PROBLEM STATEMENT —
When "close" occurs in a line of the material, copy that line.

DATA IN THIS EXERCISE —
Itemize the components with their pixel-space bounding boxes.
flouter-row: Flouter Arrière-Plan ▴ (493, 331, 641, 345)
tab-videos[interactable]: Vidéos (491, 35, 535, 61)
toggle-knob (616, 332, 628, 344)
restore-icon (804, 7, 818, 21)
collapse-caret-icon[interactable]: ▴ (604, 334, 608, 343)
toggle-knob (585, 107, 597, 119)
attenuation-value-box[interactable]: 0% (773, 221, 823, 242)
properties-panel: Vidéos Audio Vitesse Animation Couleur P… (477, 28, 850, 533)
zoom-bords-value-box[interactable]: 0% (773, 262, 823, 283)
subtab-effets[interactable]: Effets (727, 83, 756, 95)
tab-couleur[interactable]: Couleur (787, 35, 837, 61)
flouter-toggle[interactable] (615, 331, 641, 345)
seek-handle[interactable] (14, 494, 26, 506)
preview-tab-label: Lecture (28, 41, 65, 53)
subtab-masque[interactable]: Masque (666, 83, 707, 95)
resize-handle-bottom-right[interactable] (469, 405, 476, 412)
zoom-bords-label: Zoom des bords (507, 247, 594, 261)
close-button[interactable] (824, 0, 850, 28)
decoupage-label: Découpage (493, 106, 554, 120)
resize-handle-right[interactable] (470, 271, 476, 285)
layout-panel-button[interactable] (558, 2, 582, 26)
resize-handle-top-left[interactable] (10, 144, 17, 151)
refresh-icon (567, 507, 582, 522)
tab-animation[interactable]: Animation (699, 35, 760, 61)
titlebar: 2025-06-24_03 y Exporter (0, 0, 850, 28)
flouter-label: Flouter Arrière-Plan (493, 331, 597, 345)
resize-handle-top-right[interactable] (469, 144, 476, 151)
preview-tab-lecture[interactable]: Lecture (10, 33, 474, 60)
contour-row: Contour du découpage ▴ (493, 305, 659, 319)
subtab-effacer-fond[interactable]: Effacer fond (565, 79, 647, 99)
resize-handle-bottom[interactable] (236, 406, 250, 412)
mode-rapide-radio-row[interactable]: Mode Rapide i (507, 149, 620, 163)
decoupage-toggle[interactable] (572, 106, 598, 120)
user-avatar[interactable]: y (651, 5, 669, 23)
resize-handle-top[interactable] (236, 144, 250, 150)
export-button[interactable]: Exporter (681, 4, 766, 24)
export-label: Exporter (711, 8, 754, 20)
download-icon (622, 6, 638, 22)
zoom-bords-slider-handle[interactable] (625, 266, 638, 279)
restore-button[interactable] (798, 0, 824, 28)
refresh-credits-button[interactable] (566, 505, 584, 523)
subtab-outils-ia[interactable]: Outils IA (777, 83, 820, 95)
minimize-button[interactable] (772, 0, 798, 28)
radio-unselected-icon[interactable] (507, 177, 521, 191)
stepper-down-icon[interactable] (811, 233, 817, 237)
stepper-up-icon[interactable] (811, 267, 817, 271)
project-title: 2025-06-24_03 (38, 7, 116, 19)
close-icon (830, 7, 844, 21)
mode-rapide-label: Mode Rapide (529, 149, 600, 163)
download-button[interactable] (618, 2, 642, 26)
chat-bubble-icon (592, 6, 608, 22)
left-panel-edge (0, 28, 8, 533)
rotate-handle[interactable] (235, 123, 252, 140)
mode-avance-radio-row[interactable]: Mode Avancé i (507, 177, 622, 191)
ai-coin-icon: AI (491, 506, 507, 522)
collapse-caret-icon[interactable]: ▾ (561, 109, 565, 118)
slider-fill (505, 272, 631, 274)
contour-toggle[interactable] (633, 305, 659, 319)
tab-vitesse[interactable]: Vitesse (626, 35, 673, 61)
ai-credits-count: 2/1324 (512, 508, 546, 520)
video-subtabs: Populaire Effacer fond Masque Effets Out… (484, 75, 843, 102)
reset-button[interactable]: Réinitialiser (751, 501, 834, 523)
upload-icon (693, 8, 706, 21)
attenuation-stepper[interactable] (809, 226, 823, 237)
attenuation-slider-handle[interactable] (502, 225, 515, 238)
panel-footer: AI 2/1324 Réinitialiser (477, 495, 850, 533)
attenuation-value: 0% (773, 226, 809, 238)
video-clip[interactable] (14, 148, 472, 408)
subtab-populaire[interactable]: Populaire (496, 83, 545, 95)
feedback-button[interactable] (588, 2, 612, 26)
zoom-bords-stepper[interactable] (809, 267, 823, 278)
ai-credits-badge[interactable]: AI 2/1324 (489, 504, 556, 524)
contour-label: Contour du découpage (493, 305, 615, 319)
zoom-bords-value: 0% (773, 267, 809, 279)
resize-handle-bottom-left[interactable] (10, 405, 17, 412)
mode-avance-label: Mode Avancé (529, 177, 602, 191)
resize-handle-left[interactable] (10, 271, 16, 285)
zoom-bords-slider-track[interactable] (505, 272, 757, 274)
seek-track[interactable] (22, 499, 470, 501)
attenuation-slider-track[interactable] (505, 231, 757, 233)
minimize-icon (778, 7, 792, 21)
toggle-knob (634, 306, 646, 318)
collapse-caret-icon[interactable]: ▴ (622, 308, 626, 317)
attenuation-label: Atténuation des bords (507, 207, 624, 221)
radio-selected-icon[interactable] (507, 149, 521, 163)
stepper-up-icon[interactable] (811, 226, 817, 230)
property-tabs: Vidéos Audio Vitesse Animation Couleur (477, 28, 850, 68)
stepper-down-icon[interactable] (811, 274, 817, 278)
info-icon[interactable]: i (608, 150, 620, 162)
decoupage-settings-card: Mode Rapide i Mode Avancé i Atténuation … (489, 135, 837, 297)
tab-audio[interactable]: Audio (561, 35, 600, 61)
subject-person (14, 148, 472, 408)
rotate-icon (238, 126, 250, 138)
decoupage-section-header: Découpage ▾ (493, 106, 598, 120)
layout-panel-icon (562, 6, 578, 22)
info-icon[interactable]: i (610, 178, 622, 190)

PROBLEM SOLUTION —
close-button[interactable] (824, 0, 850, 28)
close-icon (830, 7, 844, 21)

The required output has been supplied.